Existing Home Sales Drop in October to Lowest Level Since June

Andrew Klips  |

The sale of existing homes declined for the second straight month in October, hitting the lowest level since June, although tight inventories continue to hold prices at high levels, according to a report Wednesday from the National Association of Realtors.

Total existing home sales, which are comprised of completed transactions for single-family homes, townhouses, condominiums and co-ops, fell 3.2 percent to a seasonally adjusted 5.12 million annual rate. Economists expected a 5.14 million pace. In September, the rate stood at 5.29 million homes.  Year-over-year, existing home sales were up 6 percent in October, marking the 28th consecutive month of gains compared to the year prior month.

Sales were buoyed by condominium and co-op sales during October, which rose 3.3 percent to an annual rate of 610,000.  Sales of single-family homes, the largest component of existing home sales, fell by 4.1 percent to a seasonally adjusted rate of 4.49 million units from 4.68 million in September.

The national median price for completed contracts was $199,500 in October, unchanged from September and 12.8 percent higher than October 2012. It was the 11th straight month of double-digit price increases year-over-year.

Sales of distressed homes, comprised of foreclosures and short sales, accounted for 14 percent of all October sales, down from 25 percent in October last year. Foreclosures were sold at an average 17 percent discount below market value, while short sales went at a 14-percent discount.

“The erosion in buying power is dampening home sales. Moreover, low inventory is holding back sales while at the same time pushing up home prices in most of the country. More new home construction is needed to help relieve the inventory pressure and moderate price gains,” said NAR chief economist Lawrence Yun in a statement today.

Total housing inventory at the end of October as compared to September 30, dropped 1.8 percent to 2.13 million existing homes available for sale, representing a 5.0-month supply at the current rate of sales. At the end of September, there was a 4.9-month supply.

The average time a house was on the market before being sold was 54 days in October, up 4 days from September.  36 percent of all homes were sold in less than one month.  At the same time last year, the average time on the market for all homes was 71 days.

Steve Brown, president at NAR, said that banks are not helping matters with their tight rein on lending, denying qualified buyers loans.  “The risk-averse nature of lending also is impacting small builders who are unable to get construction loans, even when they see strong local demand.
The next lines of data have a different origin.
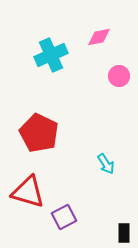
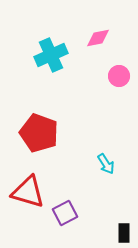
pink diamond: moved 1 px left, 1 px down
red pentagon: rotated 6 degrees counterclockwise
purple square: moved 1 px right, 4 px up
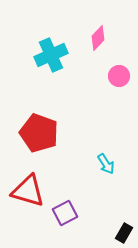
pink diamond: rotated 35 degrees counterclockwise
red triangle: moved 1 px up
black rectangle: rotated 30 degrees clockwise
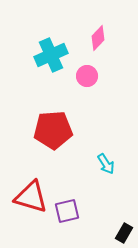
pink circle: moved 32 px left
red pentagon: moved 14 px right, 3 px up; rotated 24 degrees counterclockwise
red triangle: moved 3 px right, 6 px down
purple square: moved 2 px right, 2 px up; rotated 15 degrees clockwise
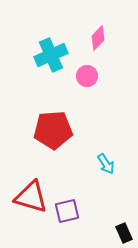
black rectangle: rotated 54 degrees counterclockwise
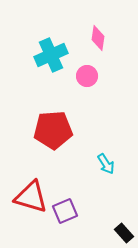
pink diamond: rotated 35 degrees counterclockwise
purple square: moved 2 px left; rotated 10 degrees counterclockwise
black rectangle: rotated 18 degrees counterclockwise
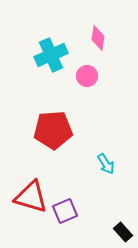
black rectangle: moved 1 px left, 1 px up
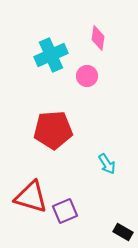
cyan arrow: moved 1 px right
black rectangle: rotated 18 degrees counterclockwise
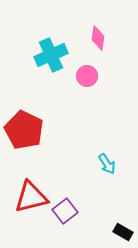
red pentagon: moved 29 px left; rotated 30 degrees clockwise
red triangle: rotated 30 degrees counterclockwise
purple square: rotated 15 degrees counterclockwise
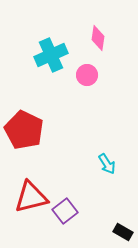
pink circle: moved 1 px up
We simply have to reverse the pendulum swing back toward the middle to give more creditworthy borrowers access to safe and sound financing,” Brown said.

Brown echoes the sentiment of concern that the political wrangling in Washington is keeping banks on edge.  Further caution stems from the Federal Reserve and when the central bank is going raise its key interest rate and start slowing its monthly purchases of bonds, known as QE3, which has been largely attributable to the constant rise in the stock market in 2013.

Wall Street isn’t paying much attention to the less-than-expected housing report.  The Dow is ahead 14 points, the S&P 500 is up 4 points and the Nasdaq has climbed 14 points in morning action.